Miller: And so you can’t even get Medicaid reimbursement?

Benefield: No, not for Transitions.

Miller: Okay. Bethany – maybe this question is too big, but I’m gonna ask it anyway – has this job given you insights into what a better version of an American healthcare system would look like?

Benefield: Oh, yeah, that’s not a heavy loaded question at all. [laughter] Absolutely. I do think, kind of tagging off of what Maureen said, people have to make money and they have to pay their own bills and have their own housing and feed themselves. But the focus on profit in the American healthcare system is, I think, taking away from the patients and community needs. I don’t think that it’s evil, but there’s just a better way, like the Partners in Care board continually seeing that the right thing to do is support the Transitions program that brings in no money whatsoever. But we’re supporting people in their overall experience, the last months to years of their lives are just so greatly improved, they feel cared for. And that’s the goal, right, for health care, is to help people feel cared for? And so when it’s a bottom dollar – I might get scolded by finance for talking about this – but when the focus is on the money and not the people, when it’s a system created to serve people in really vulnerable situations, the disconnect is obvious.

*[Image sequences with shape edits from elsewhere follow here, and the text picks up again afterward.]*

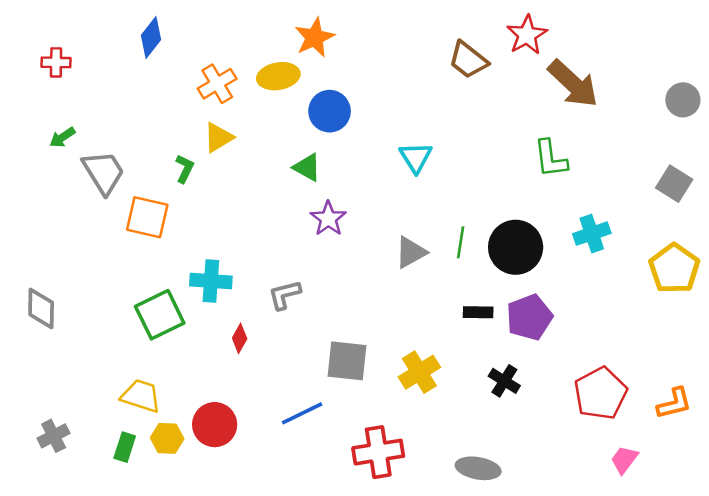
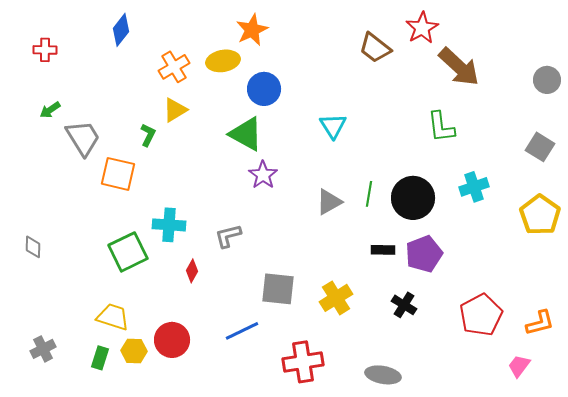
green triangle: (307, 167) -> (246, 134), size x1.5
gray diamond: (41, 308) -> (33, 247), size x0.7
pink trapezoid: (624, 460) -> (519, 366), moved

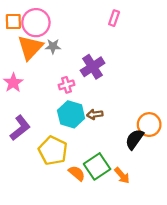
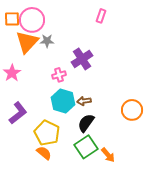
black semicircle: (134, 139) -> (86, 123), moved
orange semicircle: (77, 173) -> (44, 153), moved

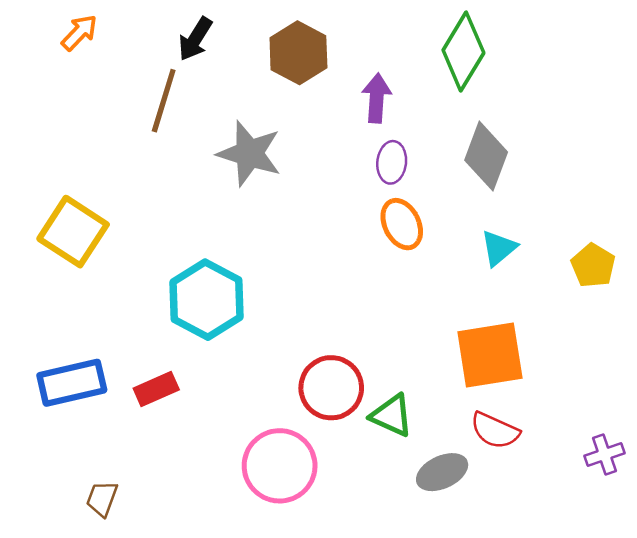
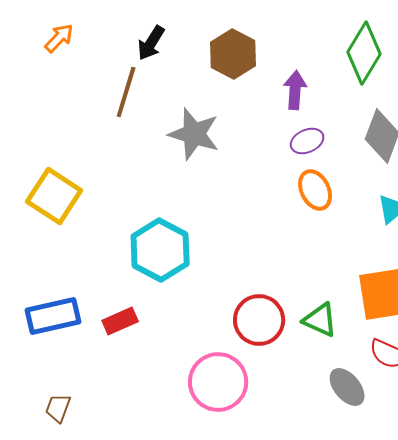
purple ellipse: (392, 162) -> (307, 141), turned 60
green triangle: (392, 415) -> (320, 320), moved
gray ellipse: (442, 472) -> (347, 387), turned 75
brown trapezoid: (102, 499) -> (58, 408), moved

Dooley: The hospice was originally founded through volunteers, and hospice was founded originally with the notion to really care for people and give them dignity at the end of their life. And that’s what Partners in Care does every day, and programs like Transitions provide that dignity upstream for people. And like Bethany said, they feel listened to, they feel cared for, and it may give them the ability to trust an organization to provide that medical care for them during the critical times at the end of their life.

Miller: Maureen Dooley and Bethany Benefield, thanks very much.

Benefield: Thanks so much, Dave.

Dooley: Thank you, Dave.

Miller: Maureen Dooley is marketing communications manager at the nonprofit Partners in Care, Bethany Benefield leads the Transitions team there.